Transport `send_envelope` should return a `Result`

timfish commented 2 years ago

I would like to create an offline transport that queues envelopes on disk if no connection is available. The only way to currently do this is to copy one of the existing transports and add the offline queueing. This is far from ideal because this either needs to be implemented for every one of the existing transports and keep up with any upstream changes or limit the underlying transports the the offline mode supports.

If send_envelope returned a result, it would be possible to wrap any of the existing transports with an offline transport. The client could either ignore the result or errors could be logged at that point rather than currently in every transport.

Swatinem commented 2 years ago

I think this is fair to do.

How would this look like in the end? Thus far the transports are designed as "fire and forget" and they should not block the thread that captures events for any longer than absolutely necessary.

How would you detect the connection state? What if there are envelopes queued already and the connection is lost?

timfish commented 2 years ago

I experimented with channels for returning the result but this on its own would obviously block.

Maybe we could have some sort of transport result wrapper so that callers can choose whether to block and wait for the result.

Much like most of the other SDKs, we probably can't reliably detect if a connection is available. We'll just need to separate out connection failures from rate-limit or other errors that will result in different queuing/retry logic. Off the top of my head I can't remember which ones should result in what!
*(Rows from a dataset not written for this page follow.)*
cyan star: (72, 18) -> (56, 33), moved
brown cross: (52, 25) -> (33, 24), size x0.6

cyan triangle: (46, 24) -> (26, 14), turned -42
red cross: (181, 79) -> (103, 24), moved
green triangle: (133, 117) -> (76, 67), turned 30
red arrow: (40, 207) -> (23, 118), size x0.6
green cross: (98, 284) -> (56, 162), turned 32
Swatinem commented 2 years ago

You can always return a Future, but document the requirements around that:

callers (the SDK Client / transport wrappers) don’t need to await/poll it, they can just ignore/drop it right away and things will work just fine
the transport needs to make sure the future is spawned on its internal runtime and does not block the submitting thread.

As you said, modeling the result/error type would be difficult now, as it would leak implementation details of the transport, more specifically its Error type. Unless you require that to be a boxed error, which ofc we can do no problem. If you want to peek deeper you can always try to downcast.
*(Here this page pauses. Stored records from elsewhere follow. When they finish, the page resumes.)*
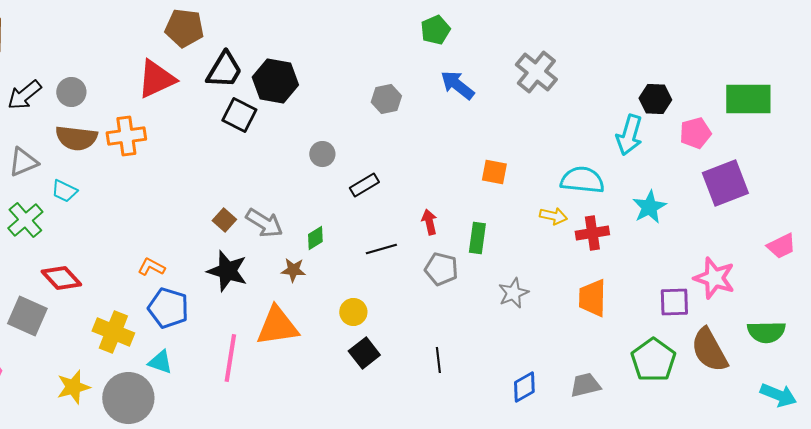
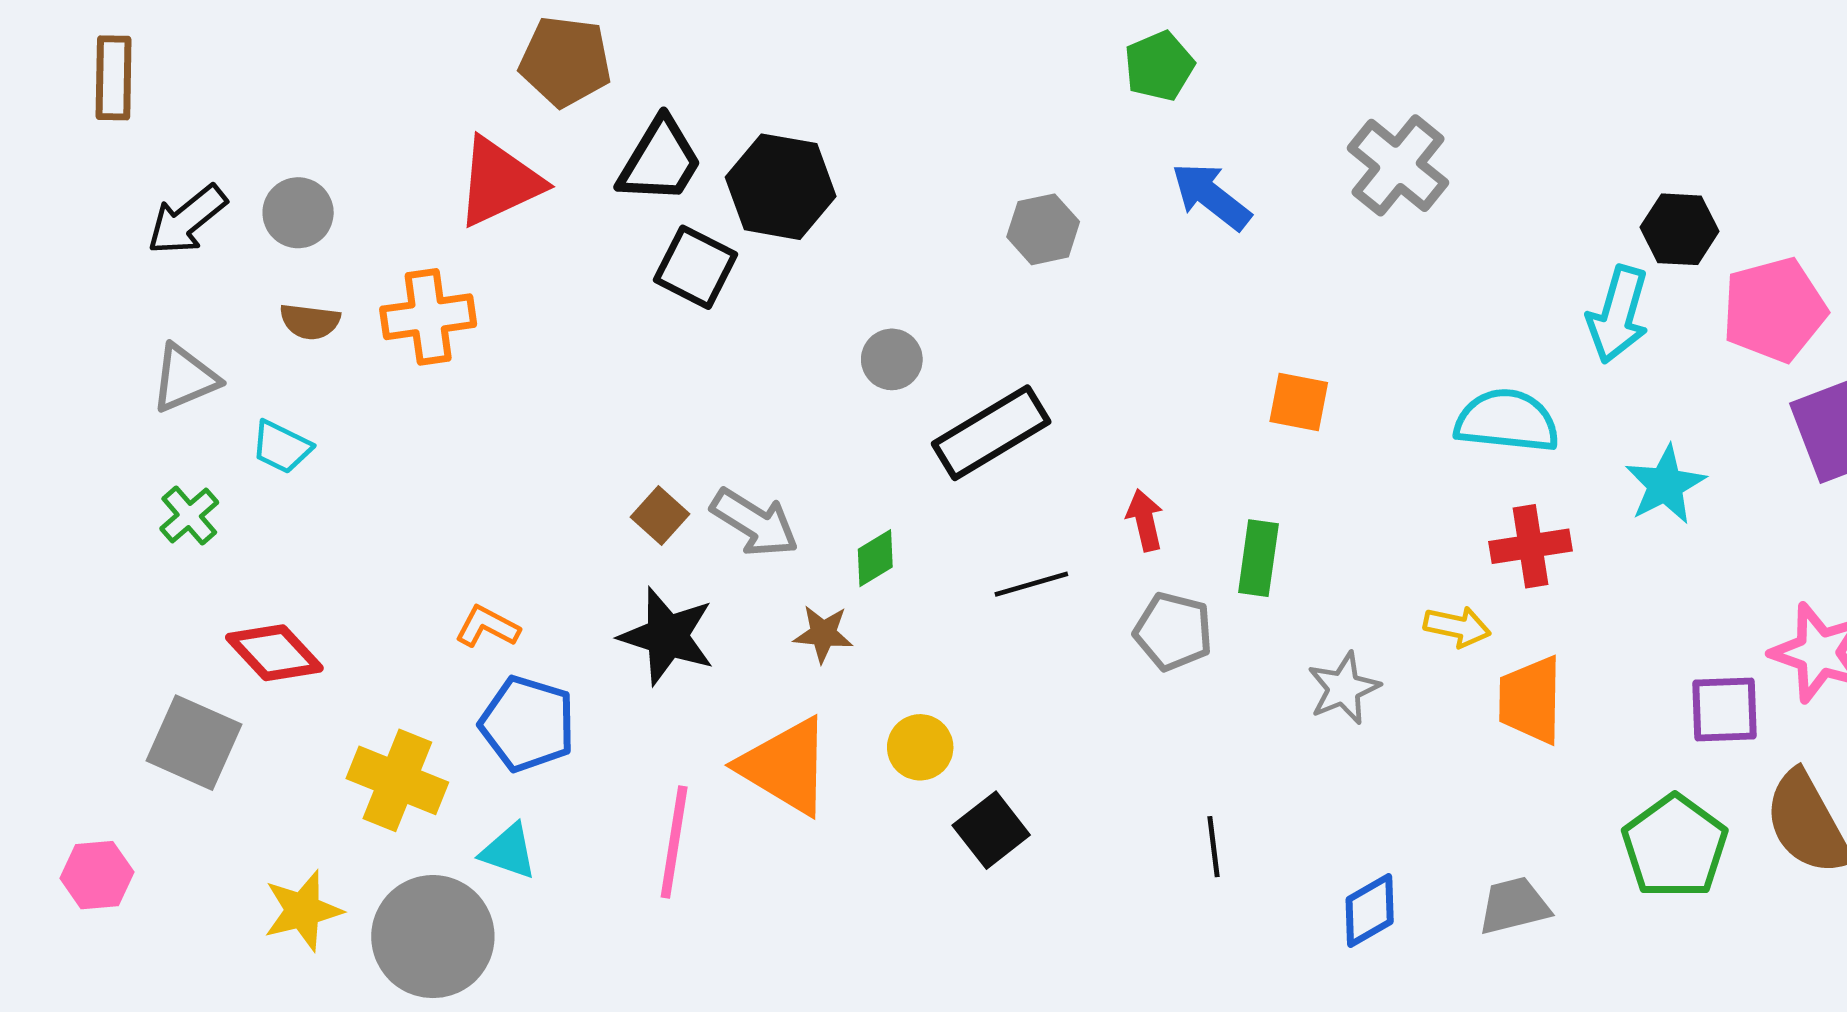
pink pentagon: (695, 133) -> (1774, 310), size x1.4
brown semicircle: (76, 138) -> (310, 322), size x0.6
black rectangle: (364, 185) -> (991, 433), size x1.6
yellow arrow: (553, 216) -> (1457, 627), moved
green cross: (25, 220) -> (189, 516), size x0.7
yellow circle: (353, 312) -> (920, 747), moved
orange triangle: (277, 326) -> (785, 766), turned 39
black line: (438, 360) -> (1214, 847), moved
timfish commented 2 years ago

You can always return a Future

A Future would work but I guess this would require Transport and any implementations to use the async-trait crate which isn't currently a dependency. Not sure if that's an issue or not?
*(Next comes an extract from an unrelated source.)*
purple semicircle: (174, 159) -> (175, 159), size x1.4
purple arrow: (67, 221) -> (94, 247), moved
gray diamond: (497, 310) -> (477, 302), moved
As you said, modeling the result/error type would be difficult now, as it would leak implementation details of the transport

For errors I was going to use an enum with a few categories including some sort of general transport failure that would contain a boxed error and then one for RateLimted etc.

pub enum SendEnvelopeError {
  Failure(Box<dyn Error>),
  RateLimited,
  Timeout,
}

pub type SendEnvelopeResult = Result<(), SendEnvelopeError>;

#[async_trait]
pub trait Transport: Send + Sync + 'static {
    async fn send_envelope(&self, envelope: Envelope) -> SendEnvelopeResult;

If you want to avoid making Transport async, SendEnvelopeResult could be a simple wrapper for one end of a channel with a wait function. This way, if wait is not called, no blocking will occur. This has the downside that channels will be created and not used in non-waiting cases.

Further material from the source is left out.